L'antiproibizionismo: caratteri generali del pensiero antiproibizionista. I costi sociali del proibizionismo

Alla fine degli anni '80, la "questione droga" incominciò ad essere affrontata in Italia in modo sempre più ampio.

Si incominciò a discutere della validità della normativa in vigore, il cui impianto girava intorno alla legge 685 del 1975 e delle possibili modifiche da apportarvi. Ma, nel contempo, crebbe il dibattito, non solo in Italia, anche sugli effetti economici e sui rischi sociali delle legislazioni proibizioniste. Va subito fatta una precisazione: con il termine "liberalizzazione" veniva intesa, fino alla fine degli anni '70, una completa possibilità di uso e consumo delle cosiddette "droghe leggere". Di conseguenza, il consumatore doveva essere sottratto dalla sanzione penale. Nel corso degli anni, però, la strategia antiproibizionista cambia, e la parola d'ordine "liberalizzazione" viene sostituita col termine "legalizzazione" con il quale si intende, come vedremo in seguito in modo più dettagliato, rendere legali la produzione, il consumo e la distribuzione delle droghe sotto il controllo legale dello Stato. Il termine "liberalizzazione" sta invece ad indicare, secondo gli antiproibizionisti, l'attuale situ

azione di mercato proibito all'interno del quale le droghe sono libere di circolare "24 ore su 24", data l'impossibilità, da parte dello Stato, di un controllo efficace a seguito del fallimento delle strategie proibizioniste. C'è quindi una netta differenza tra ciò che si intende per "liberalizzazione" e ciò che invece si auspica per "legalizzazione". L'assunto di fondo degli antiproibizionisti è che il proibizionismo è fallito, in quanto ha prodotto commercio illegale ed internazionale delle droghe e favorito gruppi criminali, i cosiddetti cartelli, le triadi e le mafie che ne traggono profitto.

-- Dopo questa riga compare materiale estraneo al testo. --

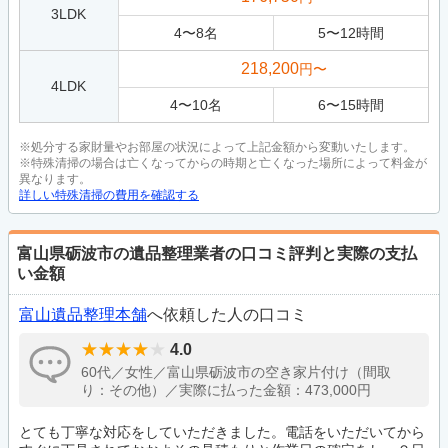
3LDK
4
〜
8
名
5
〜
12
時間
218,200
円〜
4LDK
4
〜
10
名
6
〜
15
時間
※処分する家財量やお部屋の状況によって上記金額から変動いたします。
※特殊清掃の場合は亡くなってからの時期と亡くなった場所によって料金が
異なります。
詳しい特殊清掃の費用を確認する
富山県砺波市の遺品整理業者の口コミ評判と実際の支払
い金額
富山遺品整理本舗
へ依頼した人の口コミ
4.0
60代／女性／富山県砺波市の空き家片付け（間取
り：その他）／実際に払った金額：473,000円
とても丁寧な対応をしていただきました。電話をいただいてから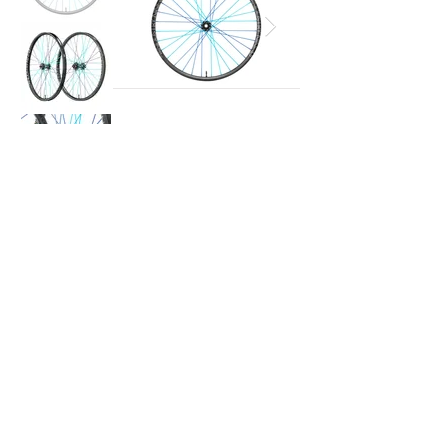
Se vuoi ricevere più informazioni sul
prezzo
contattaci:
Richiedi preventivo
(+39) 0436
1996218
info@nordland-outdoor.com
© 2024 Dolomiti Bike Company Srl​ | 32043 Cortina d'Ampezzo (BL) |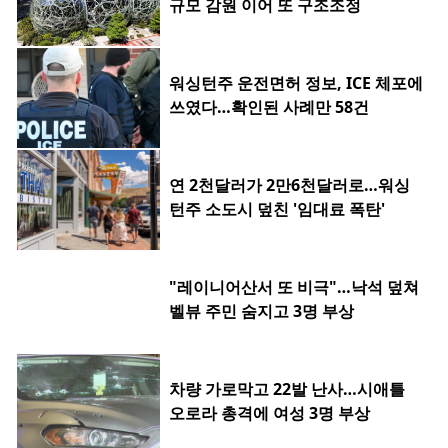
규모 감원 이어 또 구조조정
워싱턴주 운전면허 정보, ICE 체포에
쓰였다…확인된 사례만 58건
연 2천달러가 2만6천달러로…워싱
턴주 소도시 덮친 '임대료 폭탄'
"레이니어산서 또 비극"…낙석 덮쳐
벨뷰 주민 숨지고 3명 부상
차량 가로막고 22발 난사…시애틀
오로라 총격에 여성 3명 부상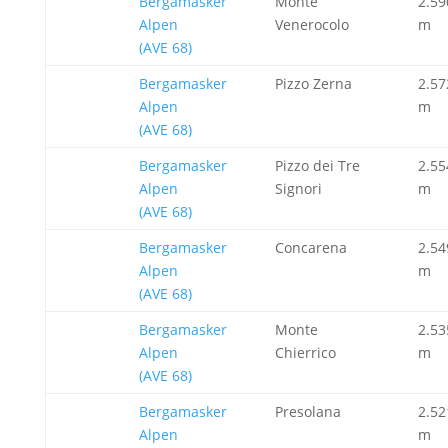
Bergamasker
Monte
2.59
Alpen
Venerocolo
m
(AVE 68)
Bergamasker
Pizzo Zerna
2.57
Alpen
m
(AVE 68)
Bergamasker
Pizzo dei Tre
2.55
Alpen
Signori
m
(AVE 68)
Bergamasker
Concarena
2.54
Alpen
m
(AVE 68)
Bergamasker
Monte
2.53
Alpen
Chierrico
m
(AVE 68)
Bergamasker
Presolana
2.52
Alpen
m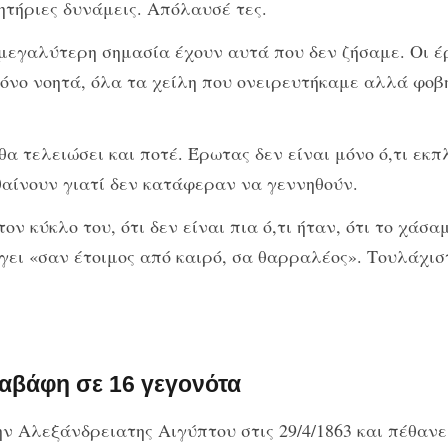
ητήριες δυνάμεις. Απόλαυσέ τες.
 μεγαλύτερη σημασία έχουν αυτά που δεν ζήσαμε. Οι 
νο νοητά, όλα τα χείλη που ονειρευτήκαμε αλλά φοβη
ν θα τελειώσει και ποτέ. Έρωτας δεν είναι μόνο ό,τι εκπ
θαίνουν γιατί δεν κατάφεραν να γεννηθούν.
ον κύκλο του, ότι δεν είναι πια ό,τι ήταν, ότι το χάσ
ύγει «σαν έτοιμος από καιρό, σα θαρραλέος». Τουλάχισ
Καβάφη σε 16 γεγονότα
Αλεξάνδρειατης Αιγύπτου στις 29/4/1863 και πέθανε στ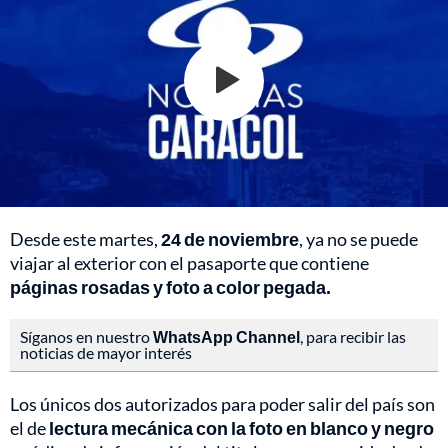
Desde este martes,
24 de noviembre
, ya no se puede
viajar al exterior con el pasaporte que contiene
páginas rosadas y foto a color pegada.
Síganos en nuestro
WhatsApp Channel
, para recibir las
noticias de mayor interés
Los únicos dos autorizados para poder salir del país son
el de
lectura mecánica con la foto en blanco y negro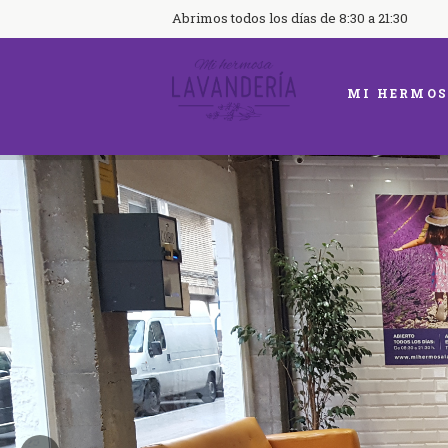
Abrimos todos los días de 8:30 a 21:30
MI HERMOS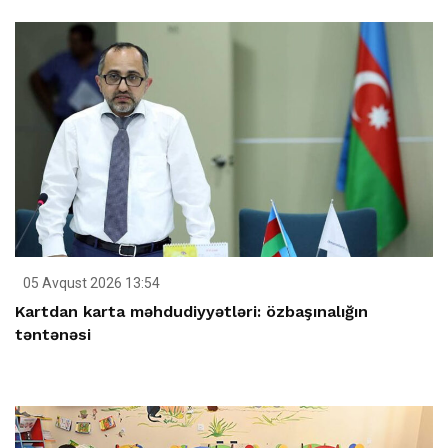
05 Avqust 2026 13:54
Kartdan karta məhdudiyyətləri: özbaşınalığın
təntənəsi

Questo commercio va sempre più estendendosi, dal Nord America all'Europa al Medio Oriente, all'Asia, al Nord Africa e specialmente all'America Latina. Il fallimento del proibizionismo ha trasformato una questione di scelta personale e di salute in un dramma a dimensioni mondiali. La criminalità che ne deriva mette anche in pericolo i comuni cittadini, la loro sicurezza e le loro libertà civili.

Nella risoluzione politica della Lega internazionale antiproibizionista fondata a Roma il 31 marzo 1989 veniva sottolineato anche che:

"La versione moderna del proibizionismo ha cambiato le nostre grandi città in campi di battaglia senza riuscire a salvaguardare quelli che intendeva proteggere. Chi è tentato dalle droghe pesanti è spinto verso la criminalità e le malattie, di cui l'Aids è la peggiore. I consumatori occasionali si trovano a rischio d'imprigionamento, i consumatori regolari cadono nel crimine per finanziare la loro abitudine, i normali cittadini vengono a trovarsi in pericolo. Il costo del tentativo fallito di proibire alcune droghe, pur permettendo la pubblicità e la vendita di altre, quali l'alcool e il tabacco, è universale e incalcolabile. La libertà stessa è messa in pericolo dall'applicazione delle leggi contro le droghe, senza nessun vantaggio per gli individui o per la società" [Lia, 1989].

Ciò significa che si afferma il principio generale secondo il quale la legge non può reprimere delitti senza vittime.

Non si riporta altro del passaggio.